Location also can be an information facilitator. It is now possible for a "smartphone," or a cell phone with personal computer capability, to give the user information based on his or her location, says Stephan Thieringer, chief operating officer of mobile learning tool provider Giunti Labs. Powered by technology such as wireless Internet (WI-FI), global positioning (GPS), or radio frequency identification technology (RFID), a smartphone can anticipate information that may be helpful to the user. If an employee works in a warehouse, he or she need only stand in the area devoted to packaging materials and machinery for a text message to appear on the phone's screen asking if he or she would like more information on which types of packaging are appropriate for certain tasks, or tips on how to operate each machine.

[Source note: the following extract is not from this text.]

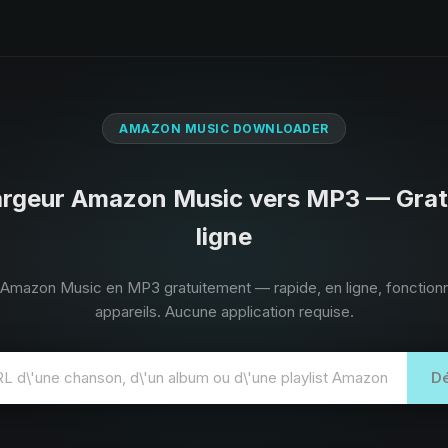
AMAZON MUSIC DOWNLOADER
argeur Amazon Music vers MP3 — Gratu
ligne
Amazon Music en MP3 gratuitement — rapide, en ligne, fonctionn
appareils. Aucune application requise.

For really "smart" location-based technology, some companies are giving workers electronic identification tags to wear, says Giunti Labs CEO Fabrizio Cardinali. The tags allow warehouse workers to not only receive information relevant to the machinery or products surrounding them, but relevant data to their specific job role. "These systems," says Cardinali, "understand your profile in terms of your interests and proficiencies."
Cardinali points out the technology even has the capability to recognize your first language, and whether you have a disability that may hinder your work with a certain piece of machinery. "It goes inside a [data] repository and repackages the content on the fly," Cardinali says, "and it ships it down to you where you need it, at exactly the five minutes that are key in your day's work."
Sidebar: Podcast Update
It's been at least a few years since people first began to whisper excitedly about podcasting, or reaching employees via their MP3 players, but what is new is how many more companies are using it today, says Charlie Gillette, CEO of Bellevue, WA-based custom learning provider Knowledge Anywhere. Companies that regularly access, and make available to their employees, podcasts from universities such as Harvard, Princeton, and Stanford, are becoming the norm. "Executives are saying, 'Here's a great article from Harvard Business Review that I'm going to listen to while I work out,'" says Gillette. "It's for that continuing education on very specific information."
But, despite growth in corporate use of the device, it is still highly unusual for companies to record their own podcasts for employees, or to provide workers with the MP3 players required to listen to the programs, says Gillette. "The trouble is, as popular as MP3 players (the Apple iPod in particular) are, they're still not ubiquitous. The primary purpose of an iPod is not business use, it's personal use, and so what comes first, do they require all their employees to get iPods, or do they provide iPods, and then have content available to download?" Gillette says of the big question facing companies interested in using the technology.
To get around that issue, companies are allowing bosses to suggest to employees to, say, download a podcast for a leadership development seminar on the top 10 leadership skills, which they also can listen to via their personal computer if they don't own an MP3 player. Fortunately, Gillette notes, "you can view all podcasts on your PC, too."